Mais Alice Schwarzer tient aussitôt à préciser : "Attention, ce n'est pas une pauvre petite victime. C'était une personnalité très très forte. Son problème est que si elle avait certes cette forte personnalité, elle n'avait, et cela est "très "féminin", aucune confiance en elle. Le seul terrain où elle était sûre d'elle, c'était la séduction."
Selon l'auteure, Romy ne peut pas vivre sans homme, "mais elle ne peut pas, écrit-elle, vivre avec eux.

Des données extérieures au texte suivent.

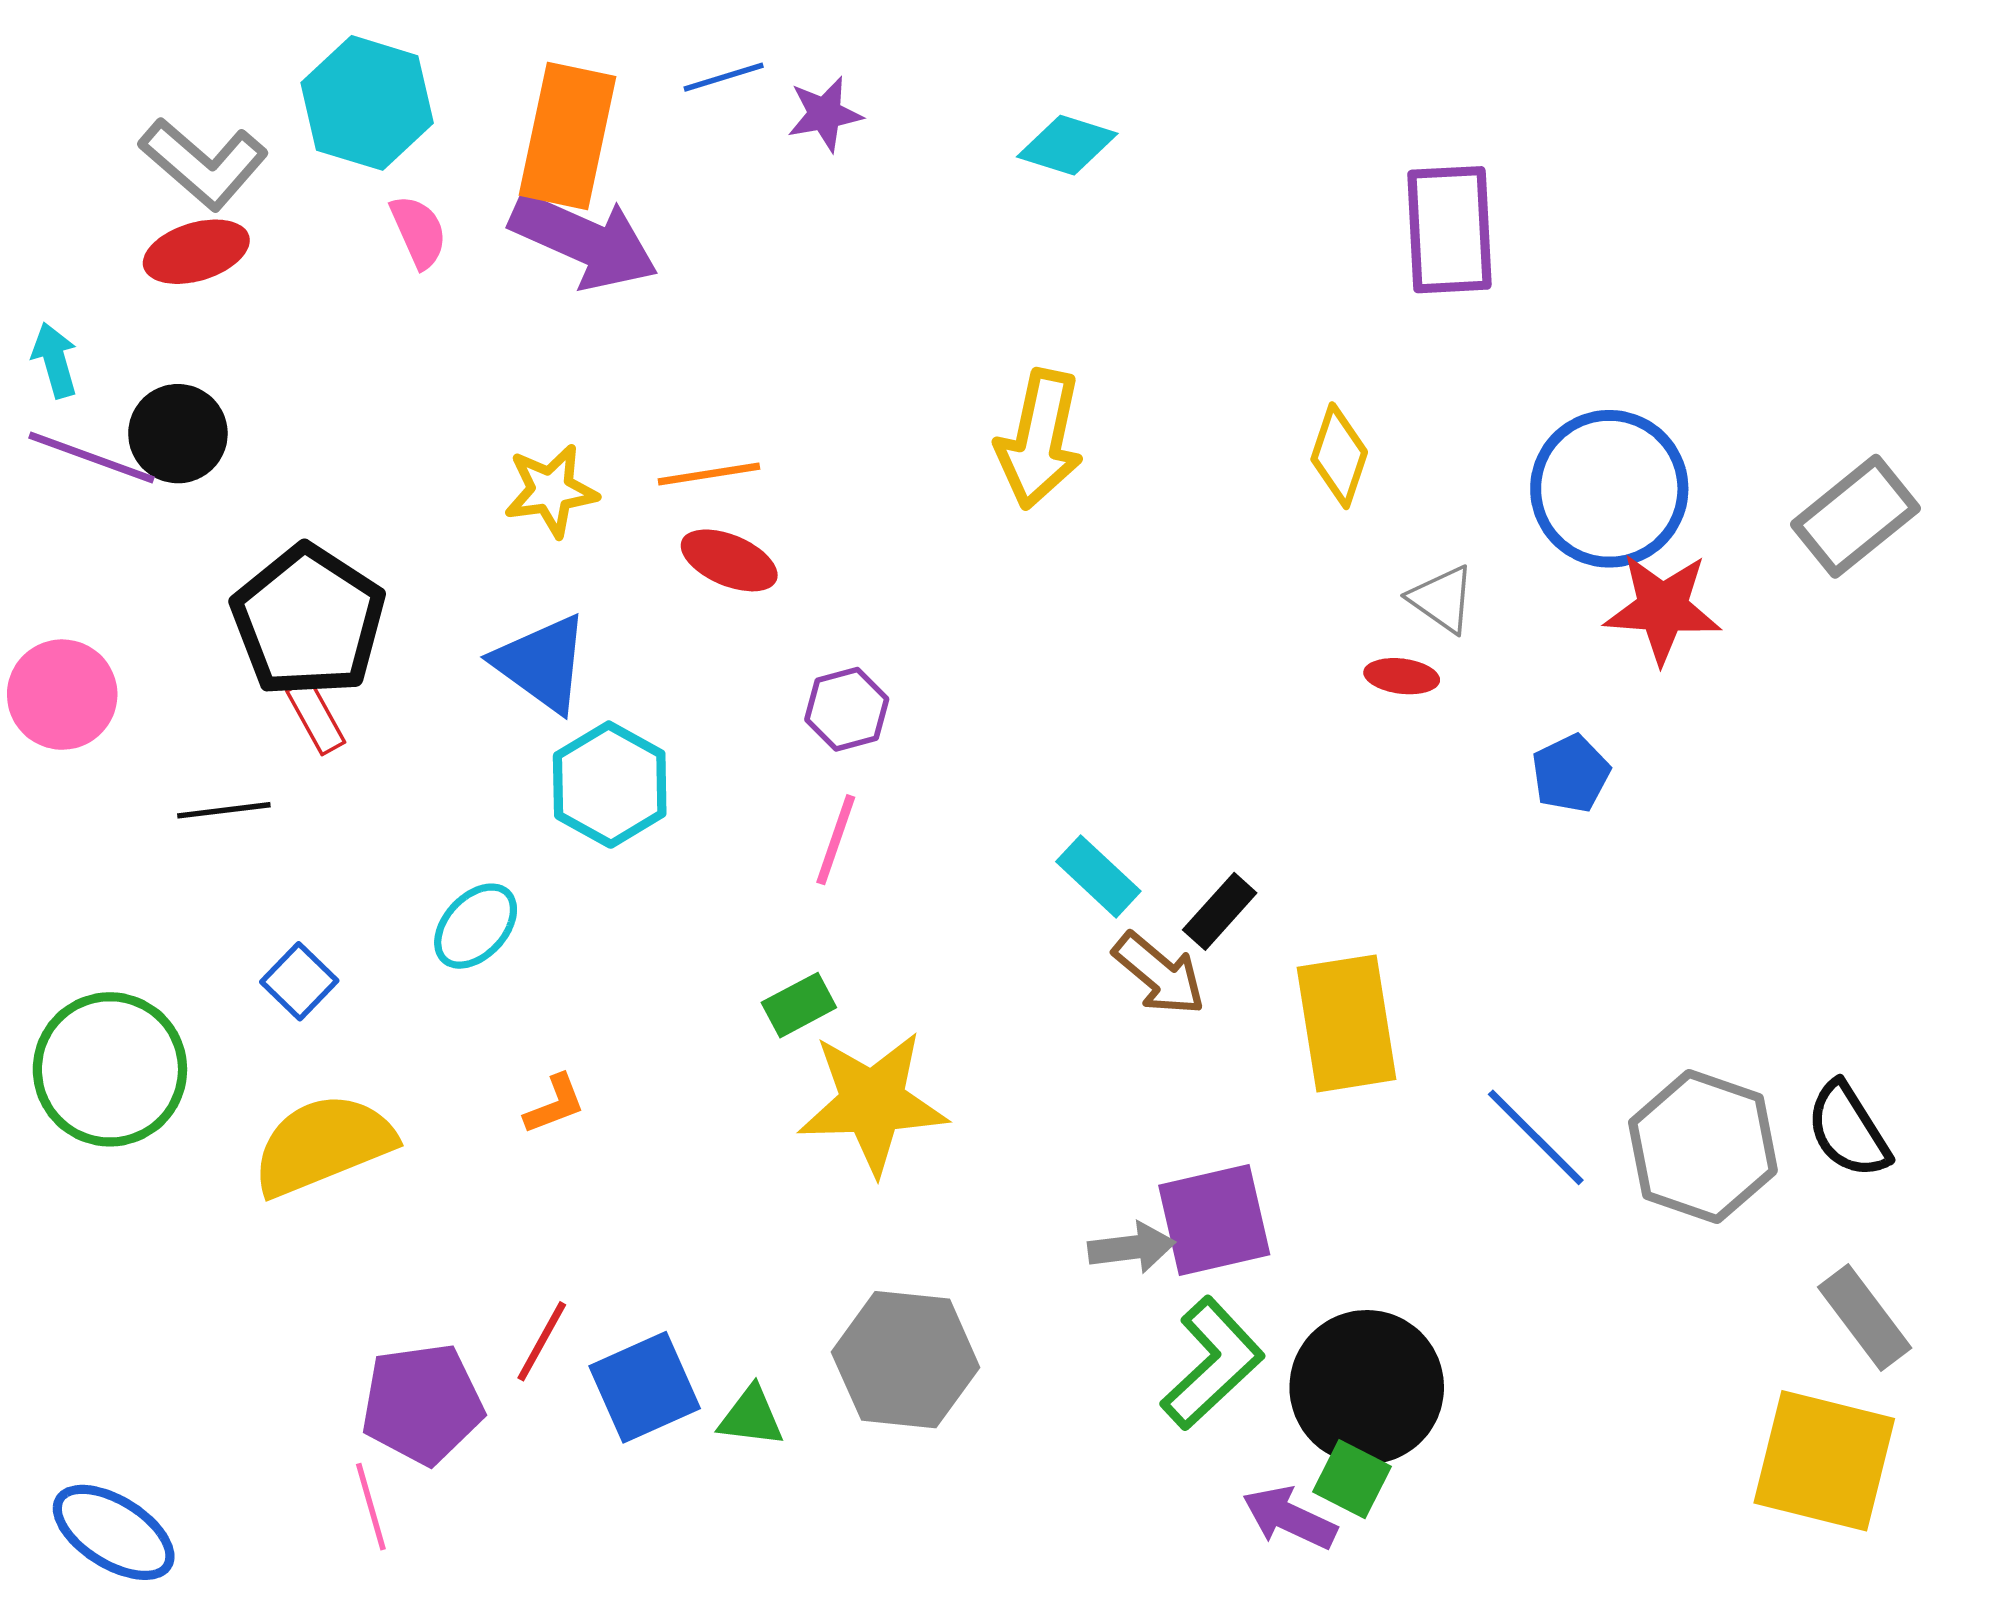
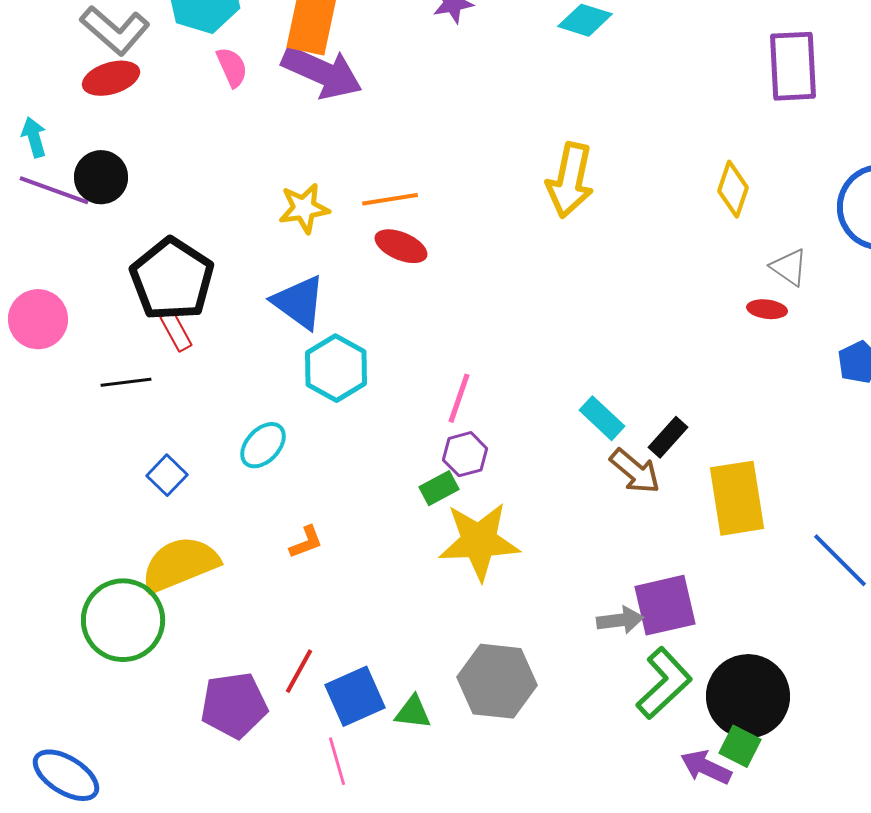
purple hexagon: (847, 709) -> (465, 454), moved
green circle: (110, 1069) -> (123, 620), moved
pink line: (371, 1507) -> (337, 761), moved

Ce qui ne tient pas seulement aux hommes, mais aussi à sa conception de l'amour et de la féminité".
Pour le public, cette séduction est donc demeurée intacte. La disparition tragique de son fils et sa mort à l'âge de 43 ans, ont construit le mythe.
La journaliste rappelle que Romy Schneider ne s'est pas donné la mort comme on peut le lire encore si souvent. "Il est inconcevable qu'une Romy Schneider parte sans lettre d'adieu dramatique" écrit-elle.
La douleur inhumaine d'avoir perdu son enfant, l'alcool, les cures d'amaigrissement ont eu raison de son coeur et ont éteint son endurance légendaire. Alice Schwarzer parle "d'une overdose de médicaments et d'overdose de féminité".
A jamais, elle reste "Romy".
Elle aurait eu 80 ans ce mois de septembre 2018.